To do
Go to the line below that has "Thảm Chùi Chân Sợi Nỉ Thấm Nước - Màu", print it and each line after it exactly, and stop after the line that has "Монтаж чистых помещений"; leave out pictures.

______

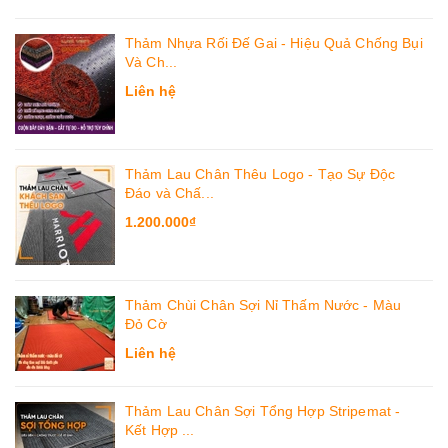
Thảm Nhựa Rối Đế Gai - Hiệu Quả Chống Bụi
Và Ch...
Liên hệ
Thảm Lau Chân Thêu Logo - Tạo Sự Độc
Đáo và Chấ...
1.200.000₫
Thảm Chùi Chân Sợi Nỉ Thấm Nước - Màu
Đỏ Cờ
Liên hệ
Thảm Lau Chân Sợi Tổng Hợp Stripemat -
Kết Hợp ...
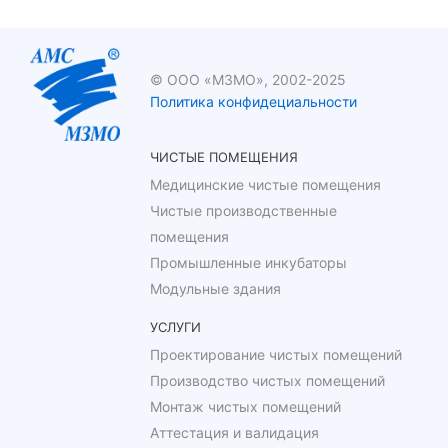
© ООО «МЗМО», 2002-2025
Политика конфидециальности
ЧИСТЫЕ ПОМЕЩЕНИЯ
Медицинские чистые помещения
Чистые производственные
помещения
Промышленные инкубаторы
Модульные здания
УСЛУГИ
Проектирование чистых помещений
Производство чистых помещений
Монтаж чистых помещений
Аттестация и валидация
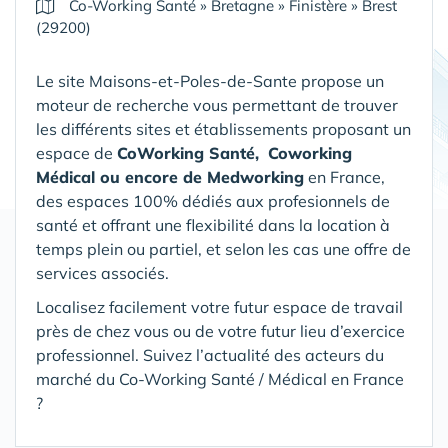
Co-Working Santé
»
Bretagne
»
Finistère
»
Brest
(29200)
Le site Maisons-et-Poles-de-Sante propose un
moteur de recherche vous permettant de trouver
les différents sites et établissements proposant un
espace de
CoWorking Santé,
Coworking
Médical ou encore de Medworking
en France,
des espaces 100% dédiés aux profesionnels de
santé et offrant une flexibilité dans la location à
temps plein ou partiel, et selon les cas une offre de
services associés.
Localisez facilement votre futur espace de travail
près de chez vous ou de votre futur lieu d’exercice
professionnel. Suivez l’actualité des acteurs du
marché du Co-Working Santé / Médical en France
?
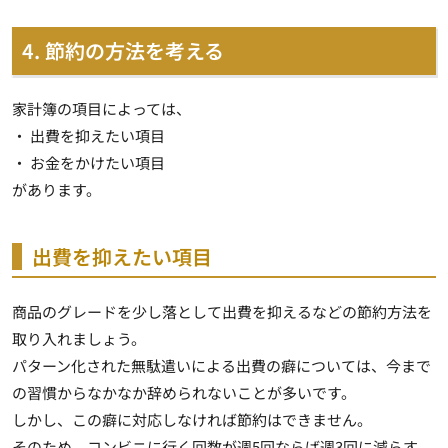
4. 節約の方法を考える
家計簿の項目によっては、
・ 出費を抑えたい項目
・ お金をかけたい項目
があります。
出費を抑えたい項目
商品のグレードを少し落として出費を抑えるなどの節約方法を
取り入れましょう
。
パターン化された無駄遣いによる出費の癖については、今まで
の習慣からなかなか辞められないことが多いです。
しかし、この癖に対応しなければ節約はできません。
そのため、コンビニに行く回数が週5回ならば週3回に減らす、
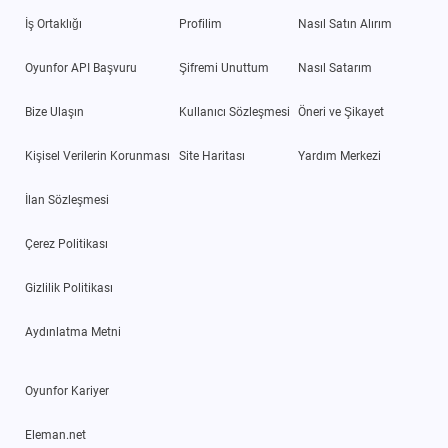
İş Ortaklığı
Profilim
Nasıl Satın Alırım
Oyunfor API Başvuru
Şifremi Unuttum
Nasıl Satarım
Bize Ulaşın
Kullanıcı Sözleşmesi
Öneri ve Şikayet
Kişisel Verilerin Korunması
Site Haritası
Yardım Merkezi
İlan Sözleşmesi
Çerez Politikası
Gizlilik Politikası
Aydınlatma Metni
Oyunfor Kariyer
Eleman.net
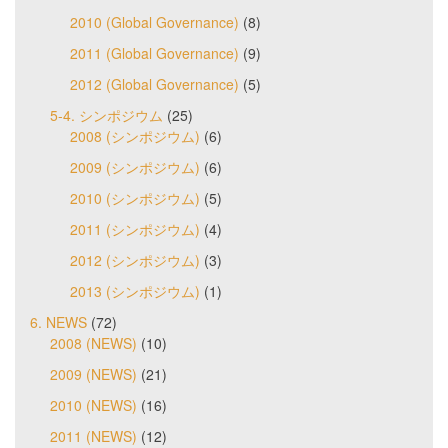
2010 (Global Governance)
(8)
2011 (Global Governance)
(9)
2012 (Global Governance)
(5)
5-4. シンポジウム
(25)
2008 (シンポジウム)
(6)
2009 (シンポジウム)
(6)
2010 (シンポジウム)
(5)
2011 (シンポジウム)
(4)
2012 (シンポジウム)
(3)
2013 (シンポジウム)
(1)
6. NEWS
(72)
2008 (NEWS)
(10)
2009 (NEWS)
(21)
2010 (NEWS)
(16)
2011 (NEWS)
(12)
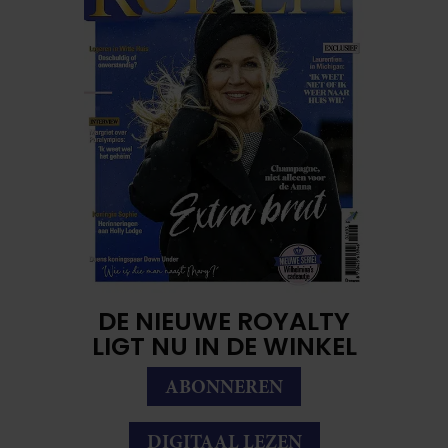
DE NIEUWE ROYALTY
LIGT NU IN DE WINKEL
ABONNEREN
DIGITAAL LEZEN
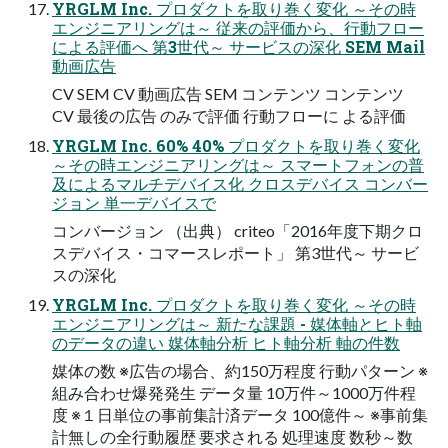
YRGLM Inc. プロダクトを取り巻く変化 ～その時
エンジニアリングは～ 従来の評価から、行動フロー
による評価へ 第3世代～ サービスの深化 SEM Mail
動画広告
CV SEM CV 動画広告 SEM コンテンツ コンテンツ
CV 最後の広告 のみで評価 行動フローに よる評価
YRGLM Inc. 60% 40% プロダクトを取り巻く変化
～その時エンジニアリングは～ スマートフォンの普
及によるマルチデバイス化 クロスデバイス コンバー
ジョン 単一デバイスで
コンバージョン （出典） criteo「2016年度下期クロ
スデバイス・コマースレポート」 第3世代～ サービ
スの深化
YRGLM Inc. プロダクトを取り巻く変化 ～その時
エンジニアリングは～ 新たな課題 - 媒体軸とヒト軸
のデータの違い 媒体軸分析 ヒト軸分析 軸の件数
媒体の数 ※広告の場合、約150万程度 行動パターン ※
組み合わせ爆発発生 データ量 10万件～1000万件程
度 ※１日単位の事前集計済データ 100億件～ ※事前集
計無しの全行動履歴 要求される 処理速度 数秒～数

______

Output of the task
Thảm Chùi Chân Sợi Nỉ Thấm Nước - Màu
Đỏ Cờ
Liên hệ
Thảm Lau Chân Sợi Tổng Hợp Stripemat -
Kết Hợp ...
© ООО «МЗМО», 2002-2025
Политика конфидециальности
ЧИСТЫЕ ПОМЕЩЕНИЯ
Медицинские чистые помещения
Чистые производственные
помещения
Промышленные инкубаторы
Модульные здания
УСЛУГИ
Проектирование чистых помещений
Производство чистых помещений
Монтаж чистых помещений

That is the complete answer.